This post is going to consist of mostly pictures. There was so MUCH at the British Museum that I could have stayed there 24 hours and still not have gotten all the way through it. I will say that I SAW THE ROSETTA STONE! I pushed my way through the crowd of people and tried to manage my claustrophobia as I made it towards the front. I studied it for a minute with the people behind me complaining that their son or daughter NEEDED a picture with it and would I be so kind to take it for them. Bleh. Although I wish I could have seen everything in the Museum I did make it to the Egyptian Sculpture, Athens and Lycia, Greek Vases and Parthenon, Living and Dying, North America, and Africa exhibits.
In the beginning I was certainly the most excited to see the mummies but that turned out to be a slight disappointment because there were so many darn people! I would love to visit a museum during the week when there are less people and more time to sit and appreciate everything. Granted, the mummies were still really cool. There were just too many children putting their hands all over the glass cases with parents nearby snapping pics. Wow I’m really hating on children today.

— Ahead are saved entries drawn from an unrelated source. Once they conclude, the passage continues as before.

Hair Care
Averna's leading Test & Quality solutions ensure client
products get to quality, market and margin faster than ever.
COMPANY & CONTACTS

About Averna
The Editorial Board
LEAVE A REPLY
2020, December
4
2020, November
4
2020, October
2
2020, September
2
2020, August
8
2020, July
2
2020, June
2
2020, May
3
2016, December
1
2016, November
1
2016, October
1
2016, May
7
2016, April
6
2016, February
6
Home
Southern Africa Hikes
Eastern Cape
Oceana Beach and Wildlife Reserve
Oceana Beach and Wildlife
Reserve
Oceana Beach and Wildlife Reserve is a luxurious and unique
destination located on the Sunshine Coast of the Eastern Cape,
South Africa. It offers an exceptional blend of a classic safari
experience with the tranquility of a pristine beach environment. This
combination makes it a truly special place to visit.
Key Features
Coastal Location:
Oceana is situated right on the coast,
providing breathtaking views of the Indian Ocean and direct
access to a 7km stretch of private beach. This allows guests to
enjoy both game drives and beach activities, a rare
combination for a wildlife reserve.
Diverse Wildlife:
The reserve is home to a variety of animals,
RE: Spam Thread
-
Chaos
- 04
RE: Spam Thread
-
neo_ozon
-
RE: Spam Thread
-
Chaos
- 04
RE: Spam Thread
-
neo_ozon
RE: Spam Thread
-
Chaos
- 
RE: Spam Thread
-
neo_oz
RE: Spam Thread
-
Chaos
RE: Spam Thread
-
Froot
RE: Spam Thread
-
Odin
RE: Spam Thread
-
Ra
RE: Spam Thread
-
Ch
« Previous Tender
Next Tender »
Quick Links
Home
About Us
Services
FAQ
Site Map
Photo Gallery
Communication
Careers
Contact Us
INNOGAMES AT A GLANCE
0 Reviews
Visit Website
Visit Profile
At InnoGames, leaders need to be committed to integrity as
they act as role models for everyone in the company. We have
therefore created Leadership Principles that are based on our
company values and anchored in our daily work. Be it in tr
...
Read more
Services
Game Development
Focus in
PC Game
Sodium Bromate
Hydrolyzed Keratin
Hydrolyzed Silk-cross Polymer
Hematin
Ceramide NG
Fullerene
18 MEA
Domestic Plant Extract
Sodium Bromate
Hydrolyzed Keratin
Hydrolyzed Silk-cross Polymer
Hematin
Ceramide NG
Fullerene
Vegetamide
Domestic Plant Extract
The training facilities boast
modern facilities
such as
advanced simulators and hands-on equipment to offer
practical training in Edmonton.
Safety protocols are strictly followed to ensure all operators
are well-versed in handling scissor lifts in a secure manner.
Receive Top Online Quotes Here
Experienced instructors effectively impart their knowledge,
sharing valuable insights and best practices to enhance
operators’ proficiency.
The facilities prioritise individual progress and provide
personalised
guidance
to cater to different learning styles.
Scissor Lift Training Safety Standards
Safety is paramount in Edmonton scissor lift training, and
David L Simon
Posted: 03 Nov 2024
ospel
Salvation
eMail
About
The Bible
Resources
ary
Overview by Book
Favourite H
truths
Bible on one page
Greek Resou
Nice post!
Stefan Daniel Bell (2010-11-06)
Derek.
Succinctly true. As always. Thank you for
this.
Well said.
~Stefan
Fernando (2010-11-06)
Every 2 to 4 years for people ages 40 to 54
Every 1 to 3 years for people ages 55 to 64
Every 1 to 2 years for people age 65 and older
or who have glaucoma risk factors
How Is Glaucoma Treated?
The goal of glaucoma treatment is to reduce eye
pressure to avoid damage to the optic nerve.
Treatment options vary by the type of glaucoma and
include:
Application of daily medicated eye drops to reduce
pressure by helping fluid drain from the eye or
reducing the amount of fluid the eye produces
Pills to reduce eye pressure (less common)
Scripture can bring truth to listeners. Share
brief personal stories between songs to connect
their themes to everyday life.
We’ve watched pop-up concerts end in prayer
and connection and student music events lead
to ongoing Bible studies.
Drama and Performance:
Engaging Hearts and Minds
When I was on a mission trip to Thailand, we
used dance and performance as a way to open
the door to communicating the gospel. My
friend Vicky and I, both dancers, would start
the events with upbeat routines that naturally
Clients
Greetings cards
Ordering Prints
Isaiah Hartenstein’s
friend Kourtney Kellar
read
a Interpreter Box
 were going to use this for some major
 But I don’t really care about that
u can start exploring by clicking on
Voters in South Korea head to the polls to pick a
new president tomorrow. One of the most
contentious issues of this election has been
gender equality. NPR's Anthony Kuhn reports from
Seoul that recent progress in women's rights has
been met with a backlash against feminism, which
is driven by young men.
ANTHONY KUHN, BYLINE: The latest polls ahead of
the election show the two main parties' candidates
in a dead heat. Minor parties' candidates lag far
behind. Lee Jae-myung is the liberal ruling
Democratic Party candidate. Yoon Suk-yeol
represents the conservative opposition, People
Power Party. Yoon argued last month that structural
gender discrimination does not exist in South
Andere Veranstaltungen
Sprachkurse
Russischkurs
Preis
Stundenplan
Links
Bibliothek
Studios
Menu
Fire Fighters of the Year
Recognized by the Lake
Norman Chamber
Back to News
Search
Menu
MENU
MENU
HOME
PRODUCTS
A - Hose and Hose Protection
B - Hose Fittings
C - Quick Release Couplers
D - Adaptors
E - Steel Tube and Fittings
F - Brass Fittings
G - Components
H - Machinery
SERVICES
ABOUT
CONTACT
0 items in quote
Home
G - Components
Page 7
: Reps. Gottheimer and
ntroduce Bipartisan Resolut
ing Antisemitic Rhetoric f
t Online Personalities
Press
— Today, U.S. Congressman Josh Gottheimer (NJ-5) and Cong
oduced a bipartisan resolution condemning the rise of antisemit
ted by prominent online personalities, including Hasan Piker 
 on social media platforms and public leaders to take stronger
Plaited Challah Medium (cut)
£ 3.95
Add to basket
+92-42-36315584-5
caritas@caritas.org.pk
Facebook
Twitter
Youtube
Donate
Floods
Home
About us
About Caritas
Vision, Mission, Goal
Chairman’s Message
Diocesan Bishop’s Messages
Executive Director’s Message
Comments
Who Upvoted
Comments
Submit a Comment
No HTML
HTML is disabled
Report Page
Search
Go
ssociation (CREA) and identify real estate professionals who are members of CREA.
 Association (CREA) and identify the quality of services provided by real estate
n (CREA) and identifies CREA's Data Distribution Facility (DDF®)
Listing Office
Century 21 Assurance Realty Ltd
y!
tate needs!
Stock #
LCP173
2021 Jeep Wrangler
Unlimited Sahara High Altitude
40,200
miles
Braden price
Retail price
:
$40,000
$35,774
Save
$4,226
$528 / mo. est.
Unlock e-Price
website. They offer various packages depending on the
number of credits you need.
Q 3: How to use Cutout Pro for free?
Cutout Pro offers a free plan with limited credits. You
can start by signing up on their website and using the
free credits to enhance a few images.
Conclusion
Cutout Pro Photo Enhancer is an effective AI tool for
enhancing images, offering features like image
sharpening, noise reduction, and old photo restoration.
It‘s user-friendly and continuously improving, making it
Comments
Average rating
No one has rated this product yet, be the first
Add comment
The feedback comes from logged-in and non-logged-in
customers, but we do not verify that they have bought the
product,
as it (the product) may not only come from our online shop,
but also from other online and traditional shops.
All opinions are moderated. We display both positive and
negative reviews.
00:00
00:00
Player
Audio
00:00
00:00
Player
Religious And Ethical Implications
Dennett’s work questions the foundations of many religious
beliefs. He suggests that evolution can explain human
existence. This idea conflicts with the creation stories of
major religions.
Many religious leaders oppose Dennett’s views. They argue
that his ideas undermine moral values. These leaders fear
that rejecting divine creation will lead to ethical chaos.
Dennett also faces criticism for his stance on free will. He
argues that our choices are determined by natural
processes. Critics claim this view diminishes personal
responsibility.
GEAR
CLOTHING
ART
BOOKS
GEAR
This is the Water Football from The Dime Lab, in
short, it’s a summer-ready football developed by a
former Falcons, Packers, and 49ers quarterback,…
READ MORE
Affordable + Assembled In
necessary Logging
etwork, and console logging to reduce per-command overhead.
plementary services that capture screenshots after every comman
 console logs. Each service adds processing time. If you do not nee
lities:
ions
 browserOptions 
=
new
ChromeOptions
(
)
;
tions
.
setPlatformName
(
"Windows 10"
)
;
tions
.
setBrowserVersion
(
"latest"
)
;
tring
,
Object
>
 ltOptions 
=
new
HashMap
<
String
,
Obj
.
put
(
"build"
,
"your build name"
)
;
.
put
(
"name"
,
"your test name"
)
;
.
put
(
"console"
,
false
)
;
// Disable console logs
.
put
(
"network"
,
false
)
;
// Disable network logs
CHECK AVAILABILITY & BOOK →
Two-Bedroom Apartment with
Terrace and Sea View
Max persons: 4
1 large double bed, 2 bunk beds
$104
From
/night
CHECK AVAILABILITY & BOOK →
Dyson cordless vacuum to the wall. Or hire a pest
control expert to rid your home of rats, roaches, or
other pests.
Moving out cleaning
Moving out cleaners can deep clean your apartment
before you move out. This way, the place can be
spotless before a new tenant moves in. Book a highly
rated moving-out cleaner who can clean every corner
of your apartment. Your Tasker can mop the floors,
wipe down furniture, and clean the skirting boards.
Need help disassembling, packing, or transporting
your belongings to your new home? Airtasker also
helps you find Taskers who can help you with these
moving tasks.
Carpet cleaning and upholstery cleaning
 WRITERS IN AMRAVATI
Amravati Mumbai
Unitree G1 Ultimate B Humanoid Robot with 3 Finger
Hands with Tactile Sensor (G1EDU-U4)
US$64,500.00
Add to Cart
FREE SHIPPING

It was absolutely mind-blowing seeing parts of the Parthenon and other ancient sculptures. The British Museum has nearly half of the remaining sculptures from the Parthenon. Most of these are Elgin Marbles which refer to a collection of stone objects from Lord Elgin. They were purchased for the British Museum with a grant voted by Parliament. Seeing all of the old sculptures that had been around in such ancient times was so crazy. I almost felt like they had to be fake seeing them behind such a thin little rope that wouldn’t stop anyone from reachin out to brush their hand along them. After all, these were carved thousands of years ago! Life was so different back then. Here I am sitting on my bed typing on a laptop- a laptop! I was snapping pics on my PHONE of these ancient pieces. How technology changes over the course of time! Yet without even the slightest piece of modern technology they managed to create things that I couldn’t dream of.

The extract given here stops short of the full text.